THE TASK: A word-for-word copy of the entries is needed, and it should contain no images.

MATERIAL SHOWN:
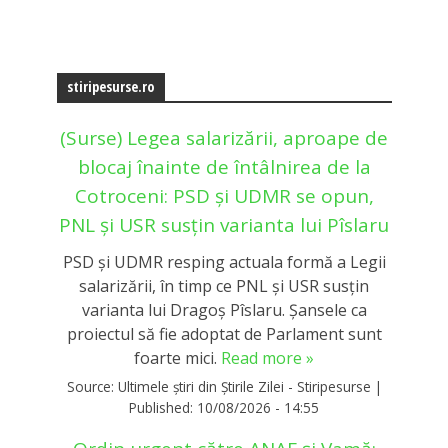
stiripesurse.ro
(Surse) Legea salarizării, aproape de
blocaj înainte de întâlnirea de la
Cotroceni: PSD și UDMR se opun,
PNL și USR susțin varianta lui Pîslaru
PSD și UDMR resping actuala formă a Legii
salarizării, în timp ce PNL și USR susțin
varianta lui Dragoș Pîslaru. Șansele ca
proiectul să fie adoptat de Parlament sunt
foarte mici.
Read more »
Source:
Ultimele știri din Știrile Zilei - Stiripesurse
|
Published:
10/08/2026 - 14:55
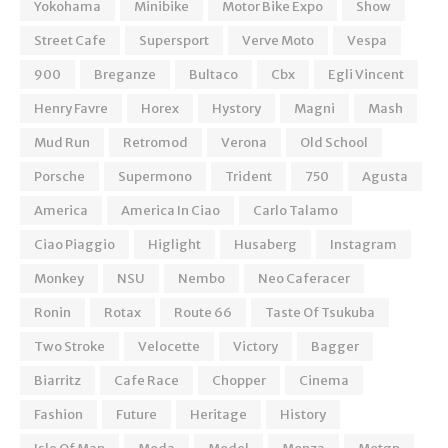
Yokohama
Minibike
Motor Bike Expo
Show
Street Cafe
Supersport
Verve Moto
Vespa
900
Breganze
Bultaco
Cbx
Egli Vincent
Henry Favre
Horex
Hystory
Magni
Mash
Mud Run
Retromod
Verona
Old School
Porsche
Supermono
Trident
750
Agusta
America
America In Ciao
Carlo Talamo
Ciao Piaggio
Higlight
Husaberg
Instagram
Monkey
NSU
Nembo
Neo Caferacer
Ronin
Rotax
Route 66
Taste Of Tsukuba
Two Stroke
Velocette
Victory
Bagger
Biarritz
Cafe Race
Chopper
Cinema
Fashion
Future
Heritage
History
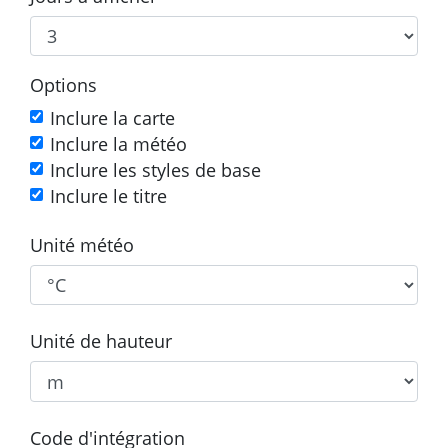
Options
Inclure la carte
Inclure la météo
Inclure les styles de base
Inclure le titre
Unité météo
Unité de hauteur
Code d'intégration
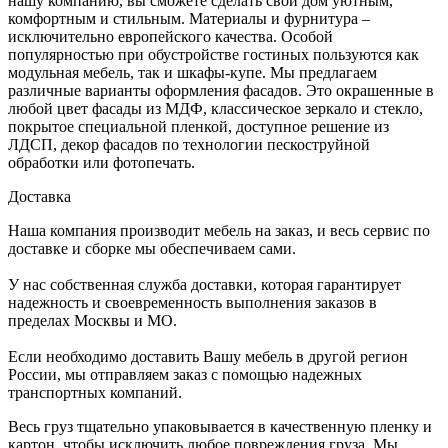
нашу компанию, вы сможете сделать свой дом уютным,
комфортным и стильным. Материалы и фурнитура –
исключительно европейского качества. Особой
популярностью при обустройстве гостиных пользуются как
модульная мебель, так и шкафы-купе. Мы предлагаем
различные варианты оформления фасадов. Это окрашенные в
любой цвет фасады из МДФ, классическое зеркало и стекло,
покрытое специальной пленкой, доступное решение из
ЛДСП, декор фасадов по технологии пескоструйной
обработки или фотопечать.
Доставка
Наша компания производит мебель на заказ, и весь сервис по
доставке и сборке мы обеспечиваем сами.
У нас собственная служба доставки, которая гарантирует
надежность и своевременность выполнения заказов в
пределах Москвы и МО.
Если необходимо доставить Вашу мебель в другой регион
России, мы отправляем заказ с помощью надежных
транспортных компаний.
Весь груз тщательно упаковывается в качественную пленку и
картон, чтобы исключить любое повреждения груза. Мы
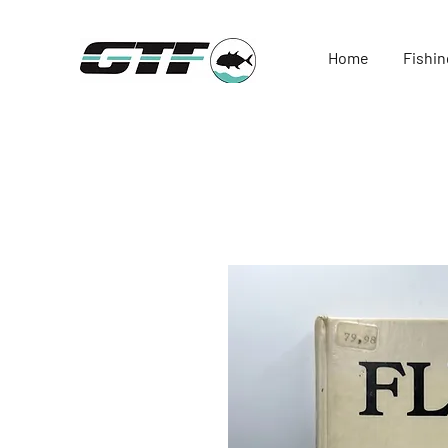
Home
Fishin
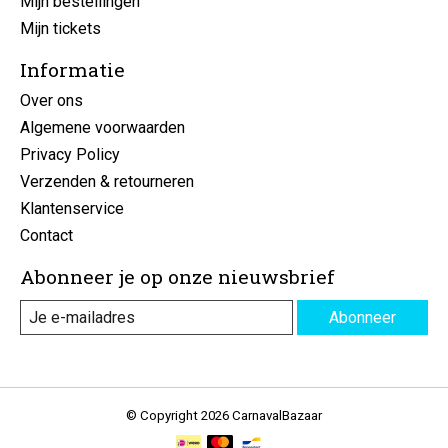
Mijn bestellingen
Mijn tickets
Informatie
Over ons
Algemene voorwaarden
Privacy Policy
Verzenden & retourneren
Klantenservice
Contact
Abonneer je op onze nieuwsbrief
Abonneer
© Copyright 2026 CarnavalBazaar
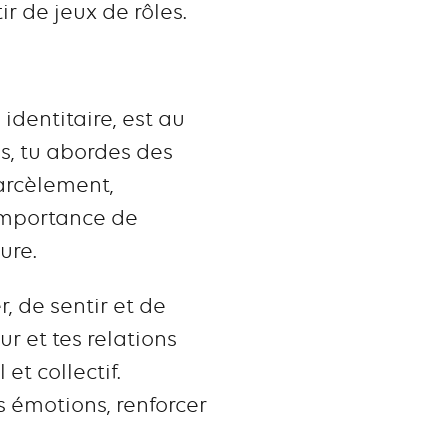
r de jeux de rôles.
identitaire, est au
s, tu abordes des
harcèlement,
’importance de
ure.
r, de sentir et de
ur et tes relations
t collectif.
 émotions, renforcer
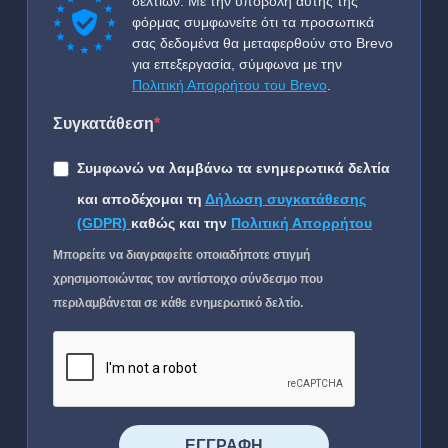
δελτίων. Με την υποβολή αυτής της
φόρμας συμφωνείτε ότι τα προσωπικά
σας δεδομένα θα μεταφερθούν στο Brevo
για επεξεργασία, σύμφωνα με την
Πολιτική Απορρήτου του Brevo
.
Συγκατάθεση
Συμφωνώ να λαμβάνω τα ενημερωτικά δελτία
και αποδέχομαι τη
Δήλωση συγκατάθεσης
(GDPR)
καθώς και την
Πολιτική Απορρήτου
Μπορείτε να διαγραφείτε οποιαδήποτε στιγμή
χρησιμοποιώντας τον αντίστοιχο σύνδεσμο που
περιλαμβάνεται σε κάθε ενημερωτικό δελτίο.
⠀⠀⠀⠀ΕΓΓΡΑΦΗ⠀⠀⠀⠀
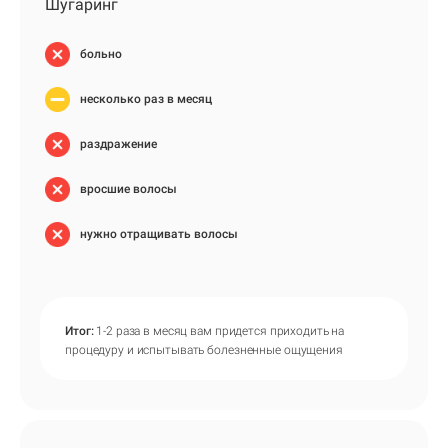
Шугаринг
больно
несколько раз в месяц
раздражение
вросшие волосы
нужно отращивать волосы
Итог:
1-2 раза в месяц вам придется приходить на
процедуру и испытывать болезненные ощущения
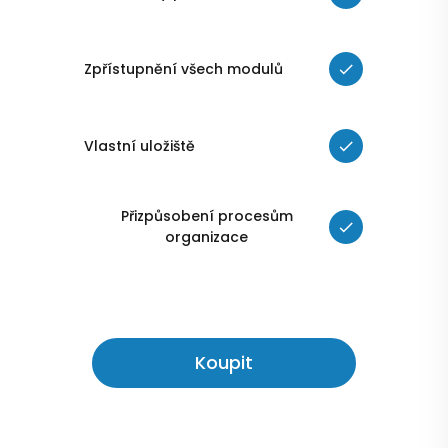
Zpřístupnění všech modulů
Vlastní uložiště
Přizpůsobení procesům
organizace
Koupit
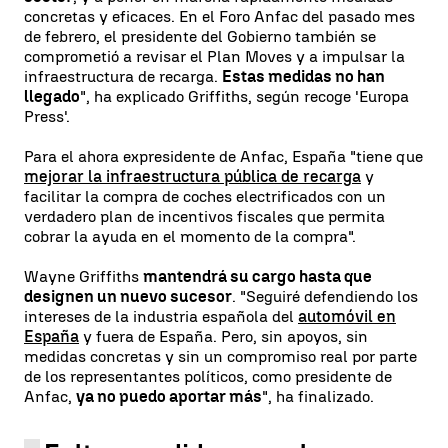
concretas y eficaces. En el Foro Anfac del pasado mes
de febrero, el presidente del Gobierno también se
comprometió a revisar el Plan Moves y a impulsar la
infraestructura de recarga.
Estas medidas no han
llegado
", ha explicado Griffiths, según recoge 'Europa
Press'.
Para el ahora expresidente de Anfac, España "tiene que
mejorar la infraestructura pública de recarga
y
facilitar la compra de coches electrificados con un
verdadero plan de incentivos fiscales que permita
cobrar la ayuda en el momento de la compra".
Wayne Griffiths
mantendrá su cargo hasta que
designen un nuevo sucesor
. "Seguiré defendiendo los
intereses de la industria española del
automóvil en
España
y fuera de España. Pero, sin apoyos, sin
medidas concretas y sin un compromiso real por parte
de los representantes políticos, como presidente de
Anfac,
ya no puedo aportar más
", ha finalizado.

THE COMPLETED TASK:
stiripesurse.ro
(Surse) Legea salarizării, aproape de
blocaj înainte de întâlnirea de la
Cotroceni: PSD și UDMR se opun,
PNL și USR susțin varianta lui Pîslaru
PSD și UDMR resping actuala formă a Legii
salarizării, în timp ce PNL și USR susțin
varianta lui Dragoș Pîslaru. Șansele ca
proiectul să fie adoptat de Parlament sunt
foarte mici.
Read more »
Source:
Ultimele știri din Știrile Zilei - Stiripesurse
|
Published:
10/08/2026 - 14:55
Yokohama
Minibike
Motor Bike Expo
Show
Street Cafe
Supersport
Verve Moto
Vespa
900
Breganze
Bultaco
Cbx
Egli Vincent
Henry Favre
Horex
Hystory
Magni
Mash
Mud Run
Retromod
Verona
Old School
Porsche
Supermono
Trident
750
Agusta
America
America In Ciao
Carlo Talamo
Ciao Piaggio
Higlight
Husaberg
Instagram
Monkey
NSU
Nembo
Neo Caferacer
Ronin
Rotax
Route 66
Taste Of Tsukuba
Two Stroke
Velocette
Victory
Bagger
Biarritz
Cafe Race
Chopper
Cinema
Fashion
Future
Heritage
History
Options
Inclure la carte
Inclure la météo
Inclure les styles de base
Inclure le titre
Unité météo
Unité de hauteur
Code d'intégration
нашу компанию, вы сможете сделать свой дом уютным,
комфортным и стильным. Материалы и фурнитура –
исключительно европейского качества. Особой
популярностью при обустройстве гостиных пользуются как
модульная мебель, так и шкафы-купе. Мы предлагаем
различные варианты оформления фасадов. Это окрашенные в
любой цвет фасады из МДФ, классическое зеркало и стекло,
покрытое специальной пленкой, доступное решение из
ЛДСП, декор фасадов по технологии пескоструйной
обработки или фотопечать.
Доставка
Наша компания производит мебель на заказ, и весь сервис по
доставке и сборке мы обеспечиваем сами.
У нас собственная служба доставки, которая гарантирует
надежность и своевременность выполнения заказов в
пределах Москвы и МО.
Если необходимо доставить Вашу мебель в другой регион
России, мы отправляем заказ с помощью надежных
транспортных компаний.
Весь груз тщательно упаковывается в качественную пленку и
картон, чтобы исключить любое повреждения груза. Мы
Home
Fishin
Mijn bestellingen
Mijn tickets
Informatie
Over ons
Algemene voorwaarden
Privacy Policy
Verzenden & retourneren
Klantenservice
Contact
Abonneer je op onze nieuwsbrief
Abonneer
© Copyright 2026 CarnavalBazaar
r de jeux de rôles.
identitaire, est au
s, tu abordes des
harcèlement,
’importance de
ure.
r, de sentir et de
ur et tes relations
t collectif.
 émotions, renforcer
δελτίων. Με την υποβολή αυτής της
φόρμας συμφωνείτε ότι τα προσωπικά
σας δεδομένα θα μεταφερθούν στο Brevo
για επεξεργασία, σύμφωνα με την
Πολιτική Απορρήτου του Brevo
.
Συγκατάθεση
Συμφωνώ να λαμβάνω τα ενημερωτικά δελτία
και αποδέχομαι τη
Δήλωση συγκατάθεσης
(GDPR)
καθώς και την
Πολιτική Απορρήτου
Μπορείτε να διαγραφείτε οποιαδήποτε στιγμή
χρησιμοποιώντας τον αντίστοιχο σύνδεσμο που
περιλαμβάνεται σε κάθε ενημερωτικό δελτίο.
⠀⠀⠀⠀ΕΓΓΡΑΦΗ⠀⠀⠀⠀
Шугаринг
больно
несколько раз в месяц
раздражение
вросшие волосы
нужно отращивать волосы
Итог:
1-2 раза в месяц вам придется приходить на
процедуру и испытывать болезненные ощущения
Zpřístupnění všech modulů
Vlastní uložiště
Přizpůsobení procesům
organizace
Koupit
concretas y eficaces. En el Foro Anfac del pasado mes
de febrero, el presidente del Gobierno también se
comprometió a revisar el Plan Moves y a impulsar la
infraestructura de recarga.
Estas medidas no han
llegado
", ha explicado Griffiths, según recoge 'Europa
Press'.
Para el ahora expresidente de Anfac, España "tiene que
mejorar la infraestructura pública de recarga
y
facilitar la compra de coches electrificados con un
verdadero plan de incentivos fiscales que permita
cobrar la ayuda en el momento de la compra".
Wayne Griffiths
mantendrá su cargo hasta que
designen un nuevo sucesor
. "Seguiré defendiendo los
intereses de la industria española del
automóvil en
España
y fuera de España. Pero, sin apoyos, sin
medidas concretas y sin un compromiso real por parte
de los representantes políticos, como presidente de
Anfac,
ya no puedo aportar más
", ha finalizado.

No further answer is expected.